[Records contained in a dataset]

----

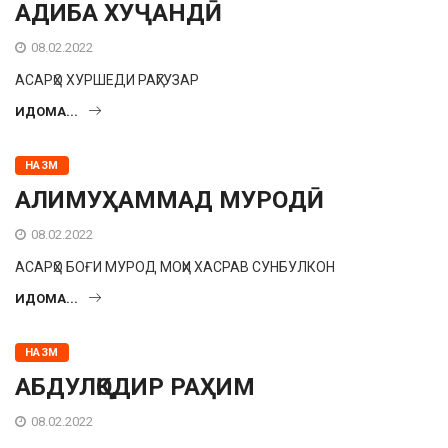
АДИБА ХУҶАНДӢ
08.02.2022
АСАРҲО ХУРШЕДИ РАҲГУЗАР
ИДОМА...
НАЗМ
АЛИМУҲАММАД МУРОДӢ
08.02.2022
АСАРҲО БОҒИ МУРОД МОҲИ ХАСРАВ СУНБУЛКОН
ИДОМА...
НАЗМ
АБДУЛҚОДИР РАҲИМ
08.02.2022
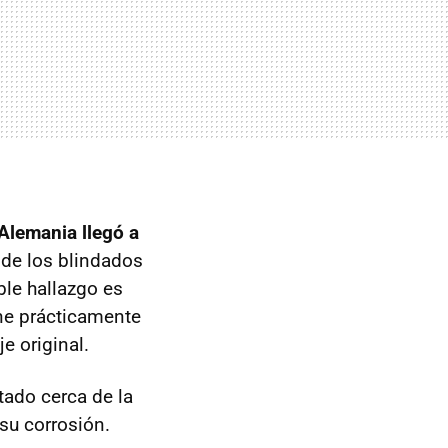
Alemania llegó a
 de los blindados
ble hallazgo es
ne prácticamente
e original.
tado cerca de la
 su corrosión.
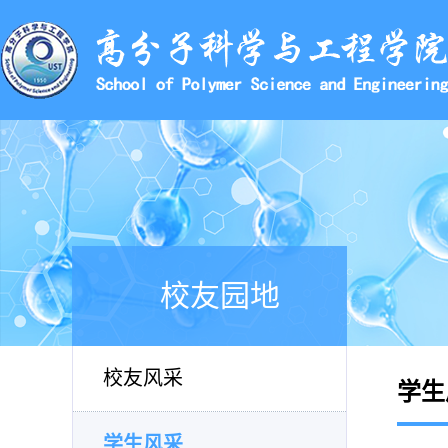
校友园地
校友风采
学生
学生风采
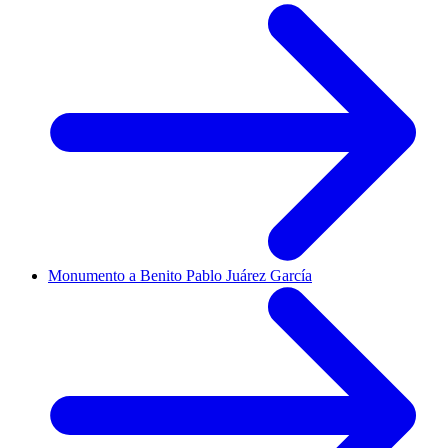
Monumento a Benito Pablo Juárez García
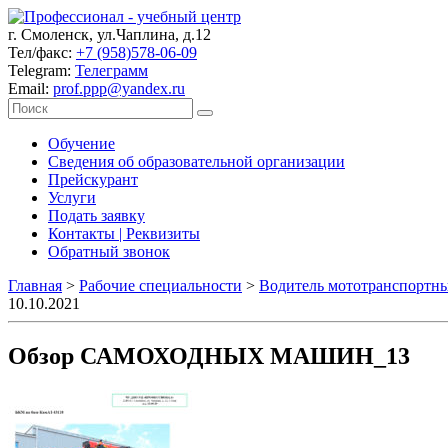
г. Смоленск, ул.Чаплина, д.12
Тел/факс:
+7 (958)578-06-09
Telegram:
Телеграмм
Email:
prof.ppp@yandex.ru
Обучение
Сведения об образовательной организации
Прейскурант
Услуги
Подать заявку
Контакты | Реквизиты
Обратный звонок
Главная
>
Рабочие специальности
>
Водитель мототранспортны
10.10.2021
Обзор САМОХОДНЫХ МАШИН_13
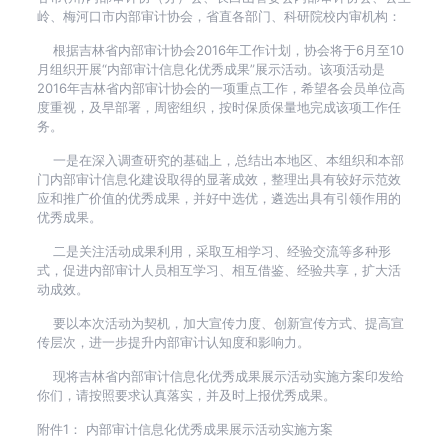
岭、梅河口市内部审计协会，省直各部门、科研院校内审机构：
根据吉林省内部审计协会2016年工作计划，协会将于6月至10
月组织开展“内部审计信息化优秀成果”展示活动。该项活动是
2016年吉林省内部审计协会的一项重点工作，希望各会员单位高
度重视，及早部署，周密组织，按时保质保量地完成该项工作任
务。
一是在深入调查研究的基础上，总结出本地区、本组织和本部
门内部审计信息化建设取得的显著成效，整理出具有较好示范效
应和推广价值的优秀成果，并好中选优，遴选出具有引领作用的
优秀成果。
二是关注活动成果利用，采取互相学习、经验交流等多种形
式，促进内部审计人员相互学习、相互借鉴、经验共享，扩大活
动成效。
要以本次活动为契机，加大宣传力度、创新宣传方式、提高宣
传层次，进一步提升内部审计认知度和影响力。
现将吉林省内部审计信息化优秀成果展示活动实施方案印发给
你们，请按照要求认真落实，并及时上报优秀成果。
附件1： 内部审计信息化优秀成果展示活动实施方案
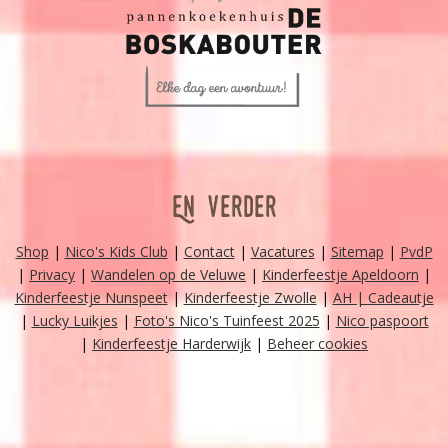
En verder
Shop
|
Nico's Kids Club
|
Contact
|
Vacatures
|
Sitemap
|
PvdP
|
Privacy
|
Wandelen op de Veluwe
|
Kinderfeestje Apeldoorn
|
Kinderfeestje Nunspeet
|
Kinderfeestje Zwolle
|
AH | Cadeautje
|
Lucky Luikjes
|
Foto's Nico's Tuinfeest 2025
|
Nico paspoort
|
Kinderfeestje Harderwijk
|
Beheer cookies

----

**WHAT IS BEING ASKED**
Line by line, retype the records above exactly, minus the images.

**ANSWER**
АДИБА ХУҶАНДӢ
08.02.2022
АСАРҲО ХУРШЕДИ РАҲГУЗАР
ИДОМА...
НАЗМ
АЛИМУҲАММАД МУРОДӢ
08.02.2022
АСАРҲО БОҒИ МУРОД МОҲИ ХАСРАВ СУНБУЛКОН
ИДОМА...
НАЗМ
АБДУЛҚОДИР РАҲИМ
08.02.2022
Alemania llegó a
 de los blindados
ble hallazgo es
ne prácticamente
e original.
tado cerca de la
 su corrosión.
校友园地
校友风采
学生
学生风采
Monumento a Benito Pablo Juárez García
г. Смоленск, ул.Чаплина, д.12
Тел/факс:
+7 (958)578-06-09
Telegram:
Телеграмм
Email:
prof.ppp@yandex.ru
Обучение
Сведения об образовательной организации
Прейскурант
Услуги
Подать заявку
Контакты | Реквизиты
Обратный звонок
Главная
>
Рабочие специальности
>
Водитель мототранспортны
10.10.2021
Обзор САМОХОДНЫХ МАШИН_13
岭、梅河口市内部审计协会，省直各部门、科研院校内审机构：
根据吉林省内部审计协会2016年工作计划，协会将于6月至10
月组织开展“内部审计信息化优秀成果”展示活动。该项活动是
2016年吉林省内部审计协会的一项重点工作，希望各会员单位高
度重视，及早部署，周密组织，按时保质保量地完成该项工作任
务。
一是在深入调查研究的基础上，总结出本地区、本组织和本部
门内部审计信息化建设取得的显著成效，整理出具有较好示范效
应和推广价值的优秀成果，并好中选优，遴选出具有引领作用的
优秀成果。
二是关注活动成果利用，采取互相学习、经验交流等多种形
式，促进内部审计人员相互学习、相互借鉴、经验共享，扩大活
动成效。
要以本次活动为契机，加大宣传力度、创新宣传方式、提高宣
传层次，进一步提升内部审计认知度和影响力。
现将吉林省内部审计信息化优秀成果展示活动实施方案印发给
你们，请按照要求认真落实，并及时上报优秀成果。
附件1： 内部审计信息化优秀成果展示活动实施方案
En verder
Shop
|
Nico's Kids Club
|
Contact
|
Vacatures
|
Sitemap
|
PvdP
|
Privacy
|
Wandelen op de Veluwe
|
Kinderfeestje Apeldoorn
|
Kinderfeestje Nunspeet
|
Kinderfeestje Zwolle
|
AH | Cadeautje
|
Lucky Luikjes
|
Foto's Nico's Tuinfeest 2025
|
Nico paspoort
|
Kinderfeestje Harderwijk
|
Beheer cookies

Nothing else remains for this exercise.